(Saved entries)
^^^^^^^^
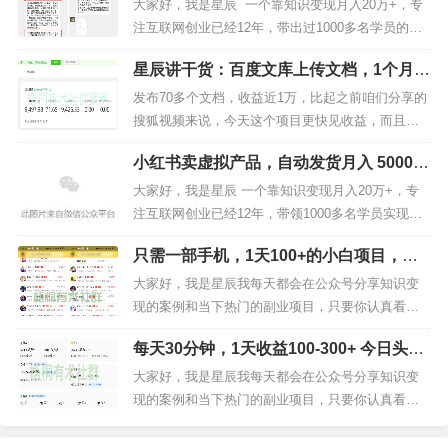
身上岸的！老粉都知道，我平时就爱拆解这些能落
大家好，我是星辰 一个靠知识变现月入20万+，专
地的副业 —— 不搞虚头巴脑的，只聊能真金白银进
注互联网创业已经12年，带出过1000多名学员的老
账的路子。...
司机，如果你对我还不够了解的，可以看看下面这
星辰讲干货：百度文库上传文档，1个月2
篇文章，我会告诉你，我是如何从负债20多万，后
000-5000管道收益
来，靠知识变现成功翻身上岸的！做知识变现3年，
发布70多个文档，收益近1万，比起之前咱们分享的
7个月还清200万负债，赚钱的方法很重要！进入今
搜狐视频来说，今天这个项目更快见收益，而且更
天的正...
稳定一些，搜狐视频项目可以说大部分账号前期流
小红书卖虚拟产品，自动发货月入 5000
量都很差，而且没有发布补贴，即便你发布了1000
+，4 步实操拆解（附零成本启动指南）
个视频，平台也不会给你任何补偿。但是，今天这
大家好，我是星辰 一个靠知识变现月入20万+，专
个百度文库的项目就不一样了，只要你去做，每个
注互联网创业已经12年，带领1000多名学员实现月
月还有固定工资（发布数量补贴...
入10万+，如果你对我还不够了解的，可以看看下面
只需一部手机，1天100+的小白项目，有
这篇文章，我会告诉你，我是如何靠知识变现成功
手就能做
翻身上岸的！做知识变现3年，7个月还清200万负
大家好，我是星辰我每天都会在公众号分享知识变
债，赚钱的方法很重要！最近后台很多小伙伴问：
现的案例和当下热门的副业项目，只要你认真看
“有没有...
完，多少都能够为你带来帮助或启发，觉得有用，
每天30分钟，1天收益100-300+ 今日头条
看完可以点个关注，后续每天分享更多干货。前几
发布搞笑动态图文章
天980块钱买了一个号称可以日入500以上的项目，
大家好，我是星辰我每天都会在公众号分享知识变
说实话，这个价格能买到一个日入500+的项目，我
现的案例和当下热门的副业项目，只要你认真看
肯定是不信的，但为了给咱们梧...
完，多少都能够为你带来帮助或启发，觉得有用，
看完可以点个关注，后续每天分享更多干货。今天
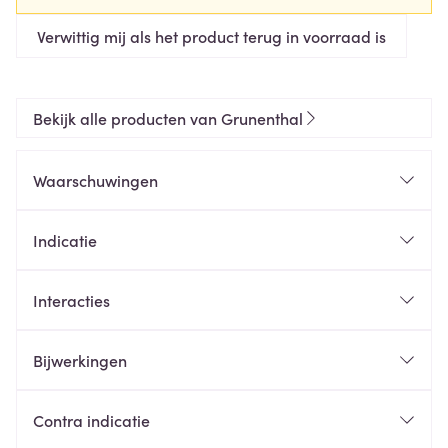
Verwittig mij als het product terug in voorraad is
Bekijk alle producten van Grunenthal
Waarschuwingen
Indicatie
Interacties
Bijwerkingen
Contra indicatie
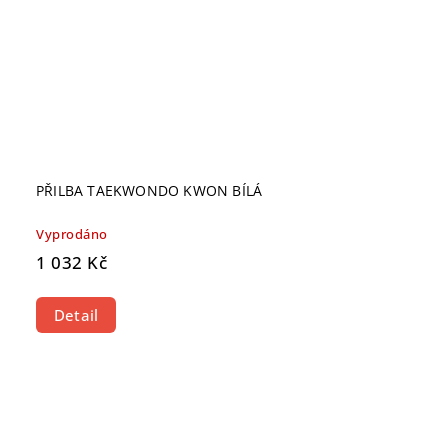
PŘILBA TAEKWONDO KWON BÍLÁ
Vyprodáno
1 032 Kč
Detail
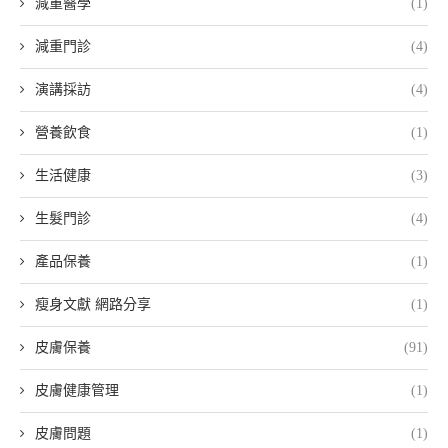
減重醫學
(1)
減重門診
(4)
演講採訪
(4)
營養飲食
(1)
生活健康
(3)
生髮門診
(4)
產品保養
(1)
瘦身文獻 網路分享
(1)
皮膚保養
(91)
皮膚健康管理
(1)
皮膚問題
(1)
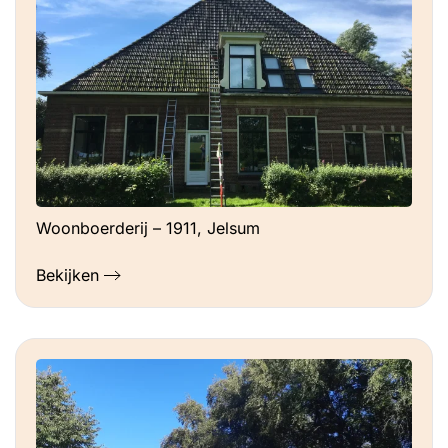
Woonboerderij – 1911, Jelsum
Bekijken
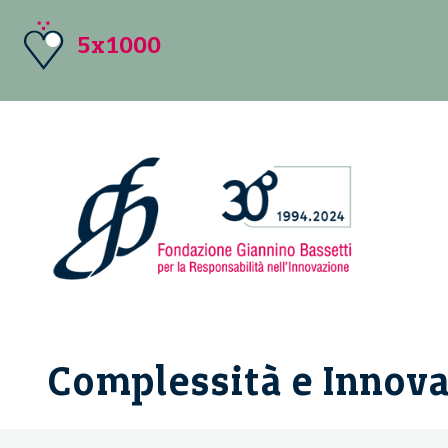
5x1000
Complessità e Innov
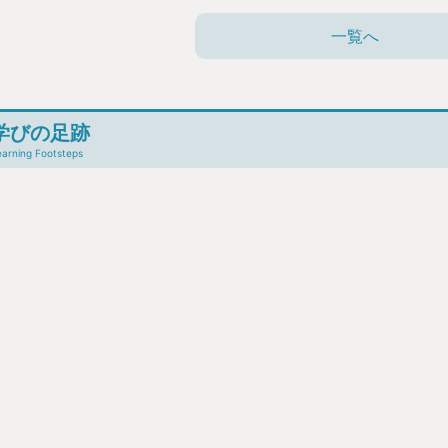
一覧へ
学びの足跡
earning Footsteps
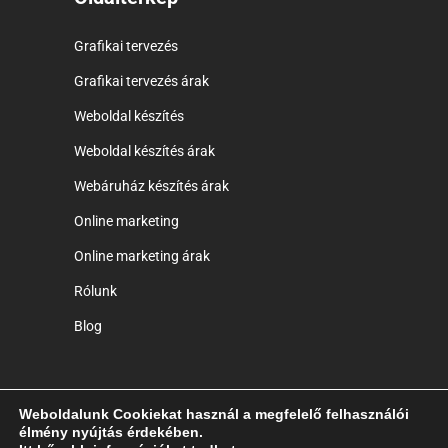
Grafikai tervezés
Grafikai tervezés árak
Weboldal készítés
Weboldal készítés árak
Webáruház készítés árak
Online marketing
Online marketing árak
Rólunk
Blog
Weboldalunk Cookiekat használ a megfelelő felhasználói
élmény nyújtás érdekében.
Copyright © 2014-2025 Ryck Poster Creative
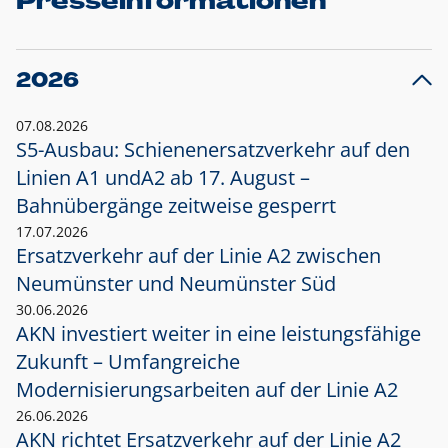
Presseinformationen
2026
07.08.2026
S5-Ausbau: Schienenersatzverkehr auf den
Linien A1 und
A2 ab 17. August –
Bahnübergänge zeitweise gesperrt
17.07.2026
Ersatzverkehr auf der Linie A2 zwischen
Neumünster und
Neumünster Süd
30.06.2026
AKN investiert weiter in eine leistungsfähige
Zukunft – Umfangreiche
Modernisierungsarbeiten auf der Linie A2
26.06.2026
AKN richtet Ersatzverkehr auf der Linie A2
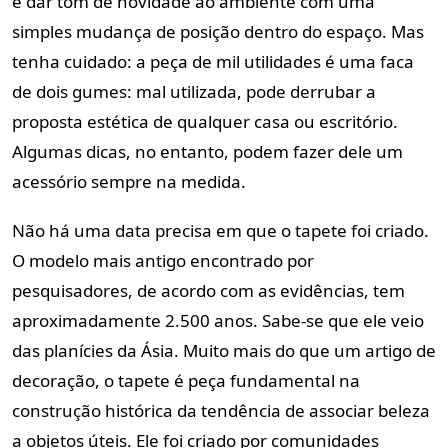
e dar tom de novidade ao ambiente com uma
simples mudança de posição dentro do espaço. Mas
tenha cuidado: a peça de mil utilidades é uma faca
de dois gumes: mal utilizada, pode derrubar a
proposta estética de qualquer casa ou escritório.
Algumas dicas, no entanto, podem fazer dele um
acessório sempre na medida.
Não há uma data precisa em que o tapete foi criado.
O modelo mais antigo encontrado por
pesquisadores, de acordo com as evidências, tem
aproximadamente 2.500 anos. Sabe-se que ele veio
das planícies da Ásia. Muito mais do que um artigo de
decoração, o tapete é peça fundamental na
construção histórica da tendência de associar beleza
a objetos úteis. Ele foi criado por comunidades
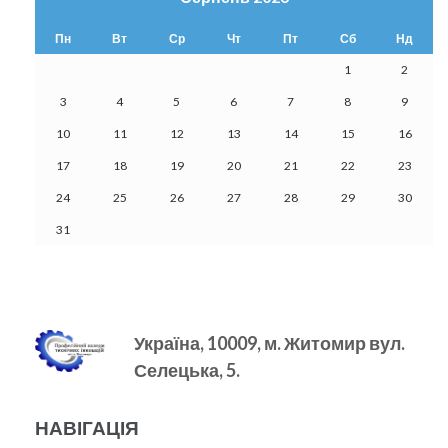
Пн
Вт
Ср
Чт
Пт
Сб
Нд
1
2
3
4
5
6
7
8
9
10
11
12
13
14
15
16
17
18
19
20
21
22
23
24
25
26
27
28
29
30
31
Україна, 10009, м.
Житомир вул.
Селецька, 5.
НАВІГАЦІЯ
^^^^^^^^
The exercise is to copy out every line above that has the word "árak" in it.

Grafikai tervezés árak
Weboldal készítés árak
Webáruház készítés árak
Online marketing árak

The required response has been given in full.